# Why is my male cockatiel so aggressive?



## albinosilver (Aug 26, 2017)

I have a very tame male cockatiel around a year old who loves to sit with me and be pet. But then suddenly he goes psycho bird does the "big eagle" thing with his wings and starts hissing and biting the heck out of everything. I'll put him back in the cage and he'll start biting the female bird too who he usual gets along just fine with. I know he's not scared or defensive. It's definitely aggressive and it comes in spurts and goes away. Any idea why and what I can do to discourage it?

I clipped his wings previously and it might've helped tone him down a bit but the feathers grew back really quick and he flies just fine again.


----------



## Janalee (Jul 25, 2012)

*aggressive 'tiel*

Sounds to me like he's hormonal. Even the sweetest 'tiel can turn into a little monster when those hormones act up. He's about the right age. Someone has posted a link on here about hormones and how to reduce their influence on your bird, but I am not sure where it is. Hopefully they'll post it again. Increasing the number of hours of darkness can help (covering your bird's cage for a longer time.)


----------



## SilverSage (Oct 19, 2014)

First, is he actually BITING, like hard enough to hurt, or is he just lunging and screeching and Neal slapping?

Second, have you been to the vet yet for gram stains to rule out an infection?


Sent from my iPhone using Tapatalk


----------



## albinosilver (Aug 26, 2017)

For the most part he kinda nibbles or strikes with an open beak. It's never hurt me.

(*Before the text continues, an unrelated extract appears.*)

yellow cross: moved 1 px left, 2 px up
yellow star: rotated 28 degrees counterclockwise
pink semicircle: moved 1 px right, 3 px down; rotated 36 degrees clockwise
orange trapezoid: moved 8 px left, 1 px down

Haven't been to the vet as he's not showing any signs of illness


----------



## roxy culver (May 27, 2010)

Definitely sounds hormonal. Males around this age go through a bratty teenage stage and can be real jerks. Hormone control will help cool him down.


----------



## albinosilver (Aug 26, 2017)

They get at least 12 hours of darkness already. Will this behaviour go away when he's older?


----------



## Vickitiel (Oct 10, 2012)

Hormones... males get nasty. The aggression should lessen as he matures, but for the first few years their hormones run rampant from the start of puberty. As long as he's not hurting anyone it's normal.


----------



## roxy culver (May 27, 2010)

You can up it to 14 hours OR try 24 hours of light all the time to see if that doesn't throw him off.


----------



## Oztiel (Sep 5, 2014)

Some male birds, not all ,like to squabble and spar with each other. Mine will fly across the room for a fight or squabble. All I need to do is make a "beak " with my index finger and thumb and Matey instantly fly across and engage me with open wings and snapping beak. 
I nip him(gently) with my "beak" and a make fighting noises and he will squeek ,flapand vocalise as we to and fro in our "battle"
Its a big game with us, he has never bitten hard and a minute after our "fight he will nudge his way into my hand for a a scrootch.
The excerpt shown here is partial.